Although the various expeditions into 56K-bps territory have yet to yield a single modem, Lucent Technologies Inc. and Rockwell Semiconductor Systems today picked up key support for their ideas about how to popularize this breakthrough transmissions technology.
Lucent and Rockwell, which are collaborating on plans to establish an interoperable protocol for 56K-bps throughput called K56Flex, Thursday trumpeted a Who's Who of backers for their month-old initiative. The list includes Compaq Computer Corp., Hewlett-Packard Co., 3Com Corp., Ascend Communications Inc., Cisco Systems Inc. and Toshiba Corp. CompuServe Inc., Netcom Communications, PSInet and UUNet Technologies Inc. also signed on.
The cooperation on K56Flex was a "positive industry trend," said Cynthia Schrock, director of communications product marketing at Compaq, in Houston. "Lucent's and Rockwell's willingness to license their technology was a big factor in our supporting [K56Flex]."
Though Schrock said she'd like to see a total standard, "we've not seen a willingness on US Robotics' part to cooperate."
Lucent officials said they have had private discussions with U.S. Robotics Inc. on cooperating with USR's x2 technology but declined further comment.
USR has also participated in the International Telecommunications Union standard talks with the other companies.

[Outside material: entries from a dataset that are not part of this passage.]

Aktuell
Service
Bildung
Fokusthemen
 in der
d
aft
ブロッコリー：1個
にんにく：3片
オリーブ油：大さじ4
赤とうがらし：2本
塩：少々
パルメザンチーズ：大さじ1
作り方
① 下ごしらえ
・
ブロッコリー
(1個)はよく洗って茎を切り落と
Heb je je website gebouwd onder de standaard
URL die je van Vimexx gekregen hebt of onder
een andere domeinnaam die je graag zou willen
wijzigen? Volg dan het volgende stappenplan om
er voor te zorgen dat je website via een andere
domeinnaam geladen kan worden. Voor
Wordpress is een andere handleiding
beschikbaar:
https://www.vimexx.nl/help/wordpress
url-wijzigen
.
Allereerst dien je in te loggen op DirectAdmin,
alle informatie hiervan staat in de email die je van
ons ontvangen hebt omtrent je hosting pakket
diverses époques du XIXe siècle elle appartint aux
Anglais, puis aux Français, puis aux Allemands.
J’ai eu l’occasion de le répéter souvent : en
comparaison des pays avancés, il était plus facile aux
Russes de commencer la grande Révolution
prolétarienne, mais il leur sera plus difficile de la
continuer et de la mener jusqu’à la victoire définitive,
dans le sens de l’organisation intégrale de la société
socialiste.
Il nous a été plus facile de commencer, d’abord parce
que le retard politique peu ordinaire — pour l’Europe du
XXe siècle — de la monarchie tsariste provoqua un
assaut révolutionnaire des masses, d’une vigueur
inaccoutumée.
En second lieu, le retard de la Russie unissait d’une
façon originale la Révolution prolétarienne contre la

A company spokeswoman indicated that USR was willing to work with its rivals to smooth away any interoperability problems that crop up in the 56K-bps modem world.

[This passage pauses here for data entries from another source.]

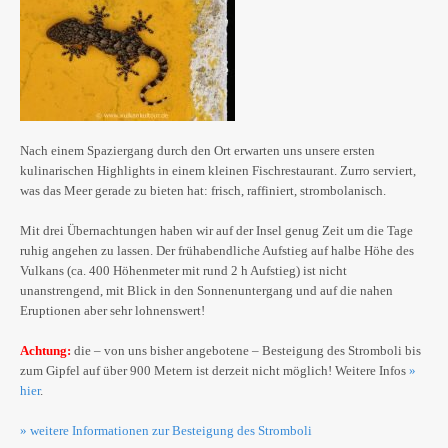
Nach einem Spaziergang durch den Ort erwarten uns unsere ersten
kulinarischen Highlights in einem kleinen Fischrestaurant. Zurro serviert,
was das Meer gerade zu bieten hat: frisch, raffiniert, strombolanisch.
Mit drei Übernachtungen haben wir auf der Insel genug Zeit um die Tage
ruhig angehen zu lassen. Der frühabendliche Aufstieg auf halbe Höhe des
Vulkans (ca. 400 Höhenmeter mit rund 2 h Aufstieg) ist nicht
unanstrengend, mit Blick in den Sonnenuntergang und auf die nahen
Eruptionen aber sehr lohnenswert!
Achtung:
die – von uns bisher angebotene – Besteigung des Stromboli bis
zum Gipfel auf über 900 Metern ist derzeit nicht möglich! Weitere Infos
»
hier
.
» weitere Informationen zur Besteigung des Stromboli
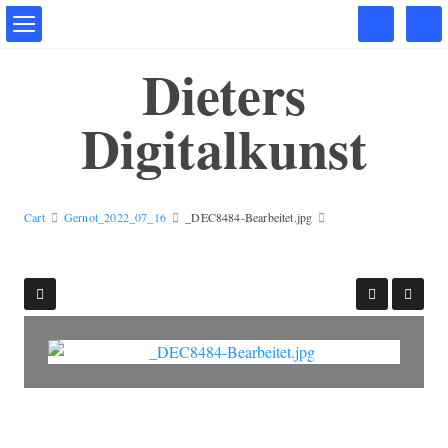
Dieters
Digitalkunst
Cart
Gernot_2022_07_16
_DEC8484-Bearbeitet.jpg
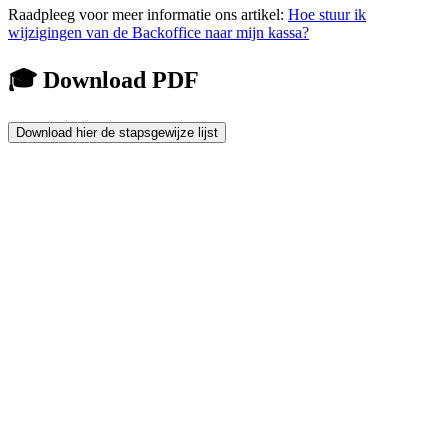
Raadpleeg voor meer informatie ons artikel:
Hoe stuur ik
wijzigingen van de Backoffice naar mijn kassa?
🎓 Download PDF
Download hier de stapsgewijze lijst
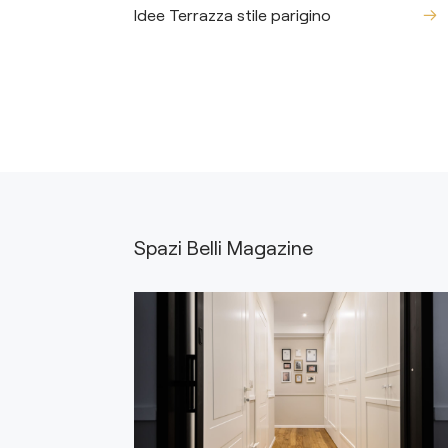
Idee Terrazza stile parigino
Spazi Belli Magazine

"We've been there from day one," said the spokeswoman, Karen Novak. "Regardless of what the final standard is--even if it's a compromise between Robotics and one or several of our competitors--we'll make it easy for any of our customers to easily upgrade."

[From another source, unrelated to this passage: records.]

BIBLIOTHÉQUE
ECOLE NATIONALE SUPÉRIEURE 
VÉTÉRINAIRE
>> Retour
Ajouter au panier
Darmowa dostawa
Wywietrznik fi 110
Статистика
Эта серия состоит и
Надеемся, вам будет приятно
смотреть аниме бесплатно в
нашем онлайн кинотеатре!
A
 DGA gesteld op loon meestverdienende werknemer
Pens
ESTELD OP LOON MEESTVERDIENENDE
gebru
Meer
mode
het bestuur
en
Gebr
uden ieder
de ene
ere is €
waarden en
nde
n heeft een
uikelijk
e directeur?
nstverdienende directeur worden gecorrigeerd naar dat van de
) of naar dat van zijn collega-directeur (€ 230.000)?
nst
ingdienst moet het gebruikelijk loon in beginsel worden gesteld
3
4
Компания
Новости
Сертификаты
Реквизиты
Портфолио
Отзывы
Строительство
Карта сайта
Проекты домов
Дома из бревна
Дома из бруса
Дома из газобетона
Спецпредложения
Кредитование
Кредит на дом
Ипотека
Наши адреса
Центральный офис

The first 56K-bps modems are expected to be available in January.
Hitachi PC Corp.'s notebook computers and Dell Computer Corp.'s Dimension PC line will ship with x2 modems early next year, according to USR officials in Skokie, Ill. Both companies currently ship systems with USR modems included.
The lack of a real standard will hurt consumers, one industry analyst said.
"There's tension between the US Robotics camp and the Rockwell-Lucent camp," said Vern Mackall, an analyst at International Data Corp. in New York. "At the end of the day, it's not going to help users adopt the technology if these guys don't have a standard. Users are confused already."